Graham, 66, is accused of abusing, kidnapping and killing 4-year-old Rilya sometime about December 2000. The Florida Department of Children & Families had placed Rilya in the home of Pamela and Geralyn Graham, who are not related.

But the agency did not notice Rilya had been missing for some 18 months, a failure that shocked South Florida and caused massive reform.

A grand jury indicted Graham in 2005 after she allegedly confessed to an inmate that she smothered the girl and buried the body near water. That inmate, Robin Lunceford, spent four days on the witness stand.

Another inmate, convicted murderer Maggie Carr, also testified that Graham suggested to her that she disposed of the little girl’s body near a body of water in South Miami-Dade.

The defense will begin its case on Wednesday, calling witnesses to refute testimony presented by the prosecution.

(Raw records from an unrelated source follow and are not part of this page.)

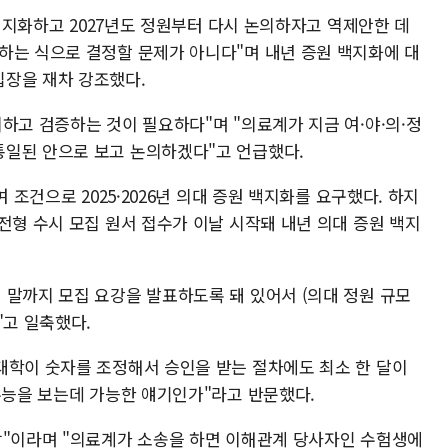
 백지화하고 2027년도 정원부터 다시 논의하자고 역제안한 데
하는 식으로 결정할 문제가 아니다"며 내년 증원 백지화에 대
입장을 재차 강조했다.
하고 검증하는 것이 필요하다"며 "의료계가 지금 여·야·의·정
통일된 안으로 보고 논의하겠다"고 언급했다.
 조건으로 2025·2026년 의대 증원 백지화를 요구했다. 하지
전형 수시 모집 원서 접수가 이날 시작돼 내년 의대 증원 백지
 말까지 모집 요강을 발표하도록 돼 있어서 (의대 정원 규모
"고 일축했다.
대학이 숫자를 조정해서 승인을 받는 절차에도 최소 한 달이
수능을 보는데 가능한 얘기인가"라고 반문했다.
감"이라며 "의료계가 소송을 하면 이해관계 당사자인 수험생에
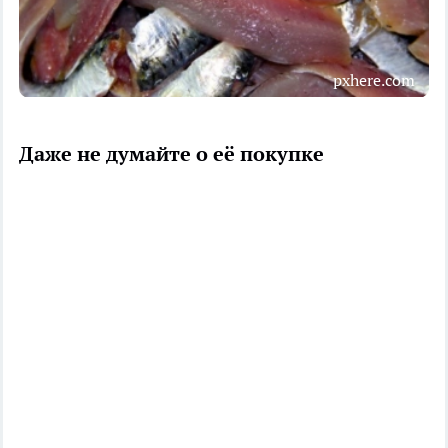
pxhere.com
Даже не думайте о её покупке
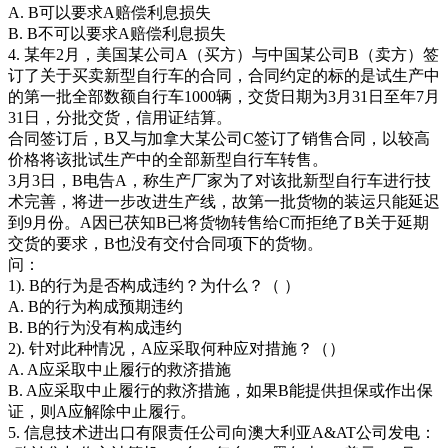
A. B可以要求A赔偿利息损失
B. B不可以要求A赔偿利息损失
4. 某年2月，美国某公司A（买方）与中国某公司B（卖方）签
订了关于买卖新型自行车的合同，合同约定的标的是试生产中
的第一批全部数额自行车1000辆，交货日期为3月31日至年7月
31日，分批交货，信用证结算。
合同签订后，B又与加拿大某公司C签订了销售合同，以较高
价格将该批试生产中的全部新型自行车转售。
3月3日，B电告A，称生产厂家为了对该批新型自行车进行技
术完善，将进一步改进生产线，故第一批货物的装运只能延迟
到9月份。A因已茯知B已将货物转售给C而拒绝了B关于延期
交货的要求，B也没有交付合同项下的货物。
问：
1). B的行为是否构成违约？为什么？（ ）
A. B的行为构成预期违约
B. B的行为没有构成违约
2). 针对此种情况，A应采取何种应对措施？（）
A. A应采取中止履行的救济措施
B. A应采取中止履行的救济措施，如果B能提供担保或作出保
证，则A应解除中止履行。
5. 信息技术进出口有限责任公司向澳大利亚A&AT公司发电：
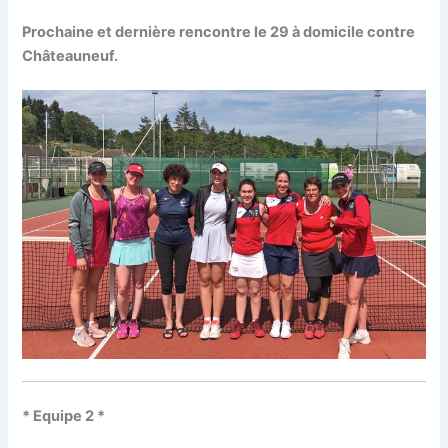
Prochaine et dernière rencontre le 29 à domicile contre
Châteauneuf.
* Equipe 2 *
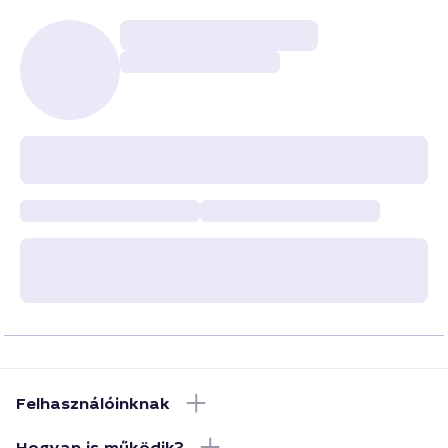
Felhasználóinknak
Hogyan is működik?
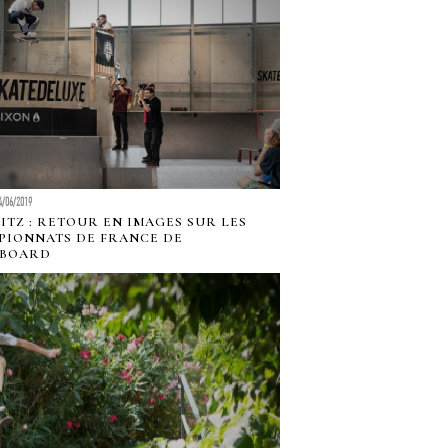
4/06/2019
ITZ : RETOUR EN IMAGES SUR LES
IONNATS DE FRANCE DE
EBOARD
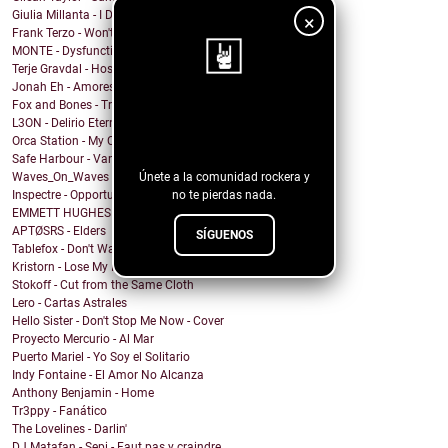
Giulia Millanta - I Dance My Way
×
Frank Terzo - Won't Dance Alone
MONTE - Dysfunctional Mess
Terje Gravdal - Hostage In My Home (feat. Frida H...
Jonah Eh - Amores de Fin de Semana
Fox and Bones - Tricks
¡Sigue nuestro
L3ON - Delirio Eterno
blog!
Orca Station - My Compass
Safe Harbour - Vampire
Únete a la comunidad rockera y
Waves_On_Waves & Sonic Shades Of Blue & Castles Ma...
no te pierdas nada.
Inspectre - Opportunity
EMMETT HUGHES - What Will I Do
APTØSRS - Elders
SÍGUENOS
Tablefox - Don't Wait For Me To Be What You Want M...
Kristorn - Lose My Mind
Stokoff - Cut from the Same Cloth
Lero - Cartas Astrales
Hello Sister - Don't Stop Me Now - Cover
Proyecto Mercurio - Al Mar
Puerto Mariel - Yo Soy el Solitario
Indy Fontaine - El Amor No Alcanza
Anthony Benjamin - Home
Tr3ppy - Fanático
The Lovelines - Darlin'
DJ Matafan - Sepi - Faut pas y craindre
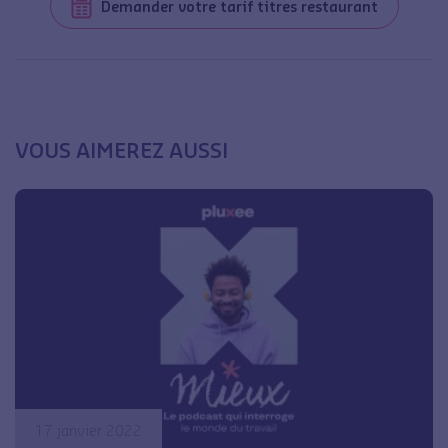
Demander votre tarif titres restaurant
VOUS AIMEREZ AUSSI
17 janvier 2022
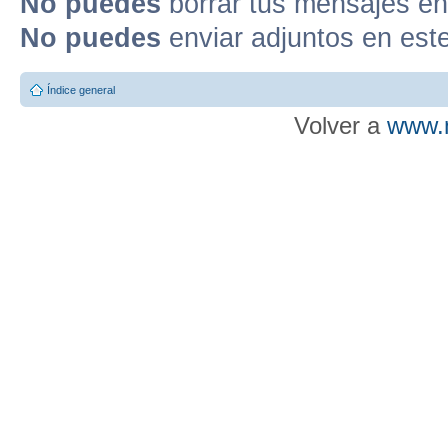
No puedes
borrar tus mensajes en
No puedes
enviar adjuntos en est
Índice general
Volver a
www.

Tavia was convicted of murder in 1994. Police said Tavia urged her husband, Modesto Silva Gonzalez, to shoot and kill a man during a brawl at a North Miami-Dade flea market. Tavia was sentenced to life in prison, with the possibility of parole after 25 years.

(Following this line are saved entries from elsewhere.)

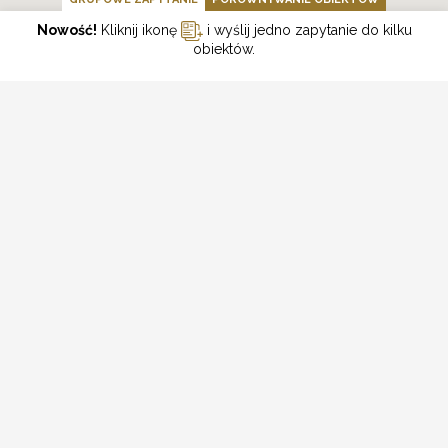
Nowość!
Kliknij ikonę
i wyślij jedno zapytanie do kilku
obiektów.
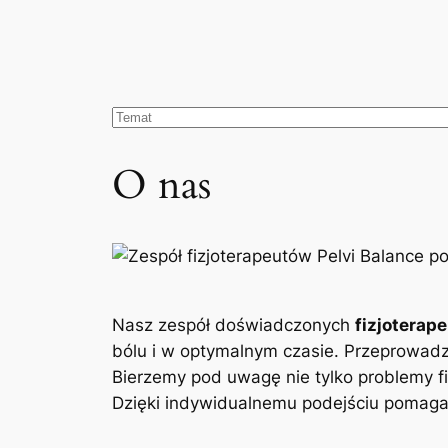
O nas
Nasz zespół doświadczonych
fizjoterap
bólu i w optymalnym czasie. Przeprowad
Bierzemy pod uwagę nie tylko problemy fi
Dzięki indywidualnemu podejściu pomagam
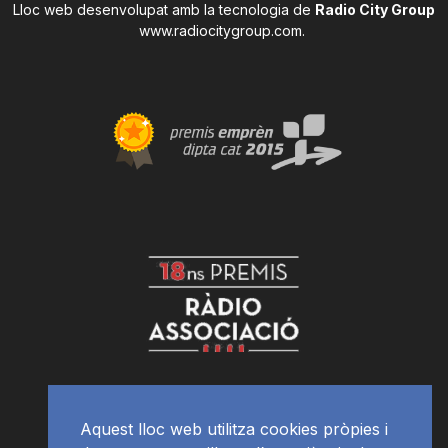
Lloc web desenvolupat amb la tecnologia de
Radio City Group
www.radiocitygroup.com
.
Aquest lloc web utilitza cookies pròpies i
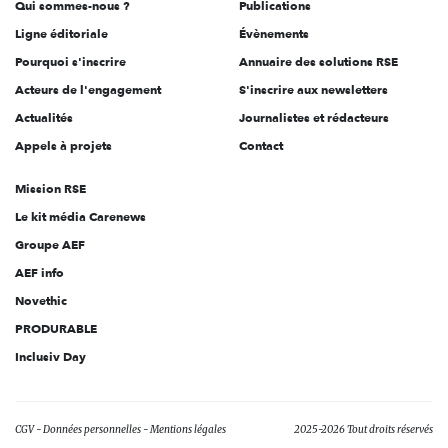
Qui sommes-nous ?
Publications
Ligne éditoriale
Évènements
Pourquoi s'inscrire
Annuaire des solutions RSE
Acteurs de l'engagement
S'inscrire aux newsletters
Actualités
Journalistes et rédacteurs
Appels à projets
Contact
Mission RSE
Le kit média Carenews
Groupe AEF
AEF info
Novethic
PRODURABLE
Inclusiv Day
CGV
Données personnelles
Mentions légales
2025-2026 Tout droits réservés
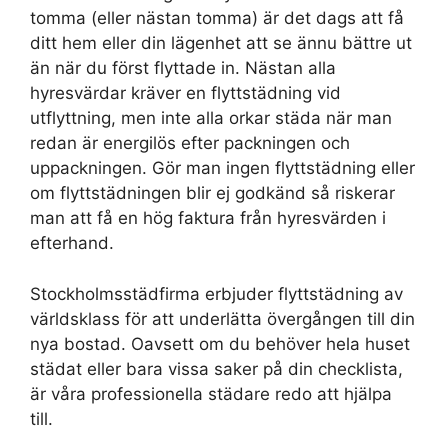
tomma (eller nästan tomma) är det dags att få
ditt hem eller din lägenhet att se ännu bättre ut
än när du först flyttade in. Nästan alla
hyresvärdar kräver en flyttstädning vid
utflyttning, men inte alla orkar städa när man
redan är energilös efter packningen och
uppackningen. Gör man ingen flyttstädning eller
om flyttstädningen blir ej godkänd så riskerar
man att få en hög faktura från hyresvärden i
efterhand.
Stockholmsstädfirma erbjuder flyttstädning av
världsklass för att underlätta övergången till din
nya bostad. Oavsett om du behöver hela huset
städat eller bara vissa saker på din checklista,
är våra professionella städare redo att hjälpa
till.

In November 2003, Tavia had been moved from state prison to the Miami-Dade Women’s Detention Center while a judge considered an appeal. At the time, Graham was serving a two-year sentence for grand theft and welfare fraud.

Tavia testified that Graham plied her with gifts while insisting she had nothing to do with the girl’s demise.

But one night, Tavia saw Graham become extremely agitated after making a phone call. That night, with the jail filling up because of an influx of inmates, Tavia had to sleep on a mattress on the floor of Graham’s cell. Tavia said she heard Graham stifle cries.

When Tavia asked Graham if she was OK, the woman repeatedly said she had killed the baby because Pam — whom she identified as her sister — “was weak.”

Tavia said she eventually agreed to cooperate years later with authorities because she is a mother of three and a grandmother.

“I feel like the lady lied to me,” Tavia said. “She kept telling [prosecutors had] been lying on her, she did none of those things.”

In cross examination, defense attorney Michael Matters suggested Tavia was telling the story only so that prosecutors might vouch for her at a possible parole hearing in upcoming years.

“They no promise me that,” Tavia said in heavily-accented English.

“Aren’t you hoping they don’t object to your being placed on parole?” Matters pressed.

“If they doing it, it’s OK," she replied. “If they don’t, what can I do about it?”